We shared a bond with the conductors, knowing them well as they worked the trains we took to and from school. It was an interesting relationship. The conductors neither considered themselves nor acted as babysitters to their young charges. Oh, they might grab you by the scruff of the neck if you were about to leave behind a lunch box or a scarf for sure. But that was done dismissively, as if you had violated (as indeed you had) the basic premise of train travel — taking responsibility for your own surroundings and belongings, including that valuable weekly or monthly ticket that would get you to school the next day and the day after that.
The conductors affected a firm, slightly distant manner although a few favorites were more friendly. They had a job to do — collecting and punching tickets, and they did not fancy themselves hall monitors of the various uniformed masses that squirmed in and out of the banquette seats, shoving over-packed book bags underneath the Naugahyde seats. (Backpacks had not yet been popularized, and we used canvas book bags with heavily reinforced handles that yielded not a centimeter under the welterweight of notebooks, textbooks, pens, pencils, protractors, and slide rules that jammed the book bags to near bursting.)
Come summer, we bid goodbye to the avuncular ones, steady in the knowledge that they would greet us on the platforms as we boarded when September rolled around again. We said a more measured, formal farewell to the other conductors who might be a tad less friendly but were nevertheless co-inhabitants of our traveling, train universe.
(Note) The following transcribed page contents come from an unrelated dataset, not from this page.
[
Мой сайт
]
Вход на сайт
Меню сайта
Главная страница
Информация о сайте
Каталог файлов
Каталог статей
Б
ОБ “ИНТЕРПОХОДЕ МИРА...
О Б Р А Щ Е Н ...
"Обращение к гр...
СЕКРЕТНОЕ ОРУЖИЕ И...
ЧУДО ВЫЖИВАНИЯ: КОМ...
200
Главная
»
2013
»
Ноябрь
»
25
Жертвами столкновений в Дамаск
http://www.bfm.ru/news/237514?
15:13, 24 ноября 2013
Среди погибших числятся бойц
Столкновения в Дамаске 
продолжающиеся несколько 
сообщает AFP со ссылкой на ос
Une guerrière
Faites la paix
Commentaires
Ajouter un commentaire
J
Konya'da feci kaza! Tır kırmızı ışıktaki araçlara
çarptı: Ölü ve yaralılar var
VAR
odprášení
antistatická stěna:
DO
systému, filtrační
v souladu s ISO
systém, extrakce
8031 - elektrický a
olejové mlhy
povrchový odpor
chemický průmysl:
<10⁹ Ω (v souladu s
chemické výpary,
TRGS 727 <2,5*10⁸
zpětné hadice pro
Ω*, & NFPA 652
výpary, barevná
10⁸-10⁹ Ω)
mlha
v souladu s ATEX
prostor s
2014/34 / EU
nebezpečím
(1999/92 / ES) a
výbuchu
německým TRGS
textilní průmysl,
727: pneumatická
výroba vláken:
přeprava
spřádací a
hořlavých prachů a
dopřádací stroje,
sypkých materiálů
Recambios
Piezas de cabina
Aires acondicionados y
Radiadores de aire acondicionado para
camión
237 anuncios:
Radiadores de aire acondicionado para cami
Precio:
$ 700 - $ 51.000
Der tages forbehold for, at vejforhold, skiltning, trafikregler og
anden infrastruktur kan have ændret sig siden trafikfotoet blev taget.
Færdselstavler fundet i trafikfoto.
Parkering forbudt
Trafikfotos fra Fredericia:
Our early years as travelers on the Paoli local prepped us artfully for later years of more adventuresome travel. We learned, for instance, that conductors were trustworthy fonts of information about connecting trains, express trains, and how long until the next train would come along if you missed your stop and had to go back a station or two.
We likewise learned that no matter how similar their duties appeared from man to man, each conductor was an individual as distinct as his hallmarked ticket punch. And each unique ticket punch belonged to a distinctive, deep voice that declared, “Express to Center City; next stop 30th Street!” or “Watch your step! Watch your step!”
Whether due to the unique ticket punch, a booming baritone, or the no-nonsense approach to train travel, the conductors ensured that our slice of youthful train travel was safe and routine. Yet it held the whisper of adventure, a soupçon of the delectably ‘inconnu.” It was, after all, the essence of train travel writ small — with the promise of delightful discoveries yet to come.
So it was on the modest Paoli local that my love of train travel was born. There too the seed of wanderlust — that hunger for travel — was sown. It was a seed that would germinate into a lifelong love of travel, whether on foot, by bus or plane, or via the soothing lullaby of train travel’s clickety-clack and the swaying cradle of train cars eating up the miles beneath the rails.